Review Summary: Girl Power To The Rescue
Halestorm have been on a rapid road trip through radio friendly success towards the high ranks of the rock universe. In 2012 they successfully defeated the daunted second-album-expectations through chaotic live performances and a fistful of stone cold anthems by their own standards. Not a full year later they won a Grammy for Best Hard Rock/Metal Performance in 2013, ahead of legend status names: Anthrax, Lamb Of God, Marilyn Manson, Megadeth AND Iron Maiden. Whilst these bands couldn't care less for statistic based awards, Halestorm have revelled in their success and owe it to the power of the mainstream for their own popularity.
With Halestorm’s prior album 'The Strange Case Of…' they showed they had a direct ball out approach on their music: it was packed with explosive solos, catchy choruses and entrancing screams. With 'Into The Wild Life' they attempt to continue their provocative nature with songs such as 'Sick Individual' and 'Scream'- both of which sound like a threatening NIN inspired band. However the new approach they incorporate is them trying to seem tongue-in-cheek but not really being all that defiant. Like a child not going to bed when told to. 'Mayhem' and 'Apocalyptic' are good examples of this as they both have all the components of a rock song yet there is no power to it as Lzzy’s softer vocals cover the sound of her other band members, save her brother’s drums.

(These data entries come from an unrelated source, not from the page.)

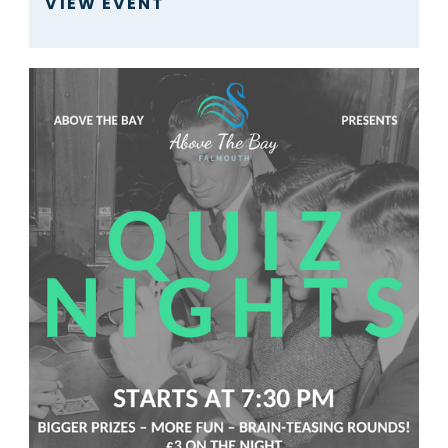
VIEW EVENT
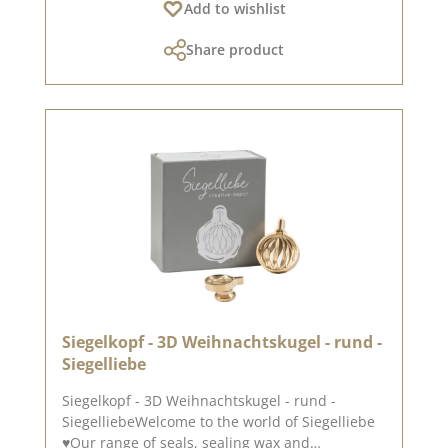
Add to wishlist
Pinterest pinboard and in our creative
collection. Take a look and let yourself be
Share product
inspired.Published on: 25. October 2024
Siegelkopf - 3D Weihnachtskugel - rund -
Siegelliebe
Siegelkopf - 3D Weihnachtskugel - rund -
SiegelliebeWelcome to the world of Siegelliebe
♥Our range of seals, sealing wax and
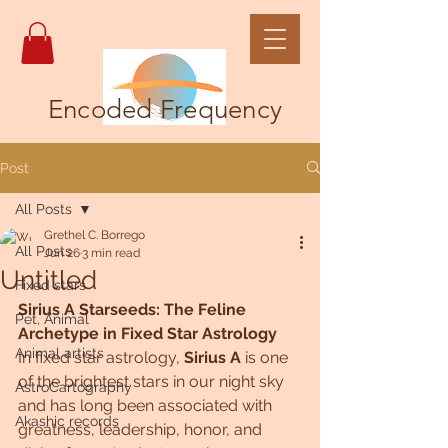
Encoded Frequency
Post
All Posts
Grethel C. Borrego
All Posts
Jun 26
3 min read
Untitled
Fixed stars
Sirius A Starseeds: The Feline 
Pet, Animal
Archetype in Fixed Star Astrology
Animal artists
In fixed star astrology, 
Sirius A
 is one 
of the brightest stars in our night sky 
AstroCartography
and has long been associated with 
Akashic records
greatness, leadership, honor, and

Lzzy Hale always takes the spotlight on anything Halestorm do. Whether it is live performances or studio recordings, Lzzy is always there to take the crown. It’s a shame how her empowering voice is unearthed, properly, in only a few instances of the new album. 'Amen' is one of the most accessible songs on this album due to her natural ability to create emphasis on vocal hooks as simple as chants or single words. 'I Am The Fire' is one of their best attempts to remain defiant and succeed with heir newer sound as Ms Hale’s elevating vocals smash through her menacing grooves and squealing solos.

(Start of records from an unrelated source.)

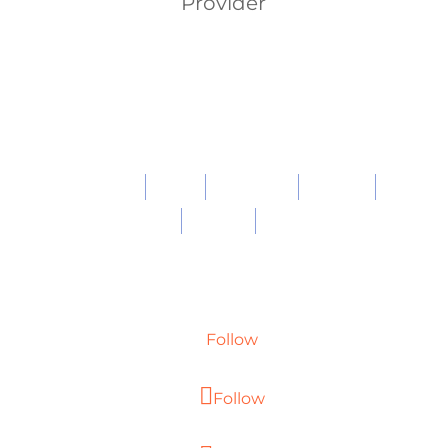
Provider
About
Work
Expertise
Careers
Blog
Privacy
Contact
Follow
Follow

The rest of Halestorm have some moments to shine, particularly in the album closer 'I Like It Heavy', a song solely written about their love for heavy music. The strutting riffs, rolling drum fills and Lzzy’s lyrics make this song the best of the album. Accessible and relatable lyrics like “Headbanging in the pit and throwing my horns and just like old school Sabbath, Zeppelin and Lemmy, I’m going to drop it down low and make it heavy!” don’t sound cheesy alongside the tone of the song.
The many could find this album unadventurous and even boring, but then they aren’t trying to impress the many; they’re conquering the few. Halestorm have just about got away with Into The Wild Life being a good record all mainly due to the power behind their front-woman’s formidable lungs.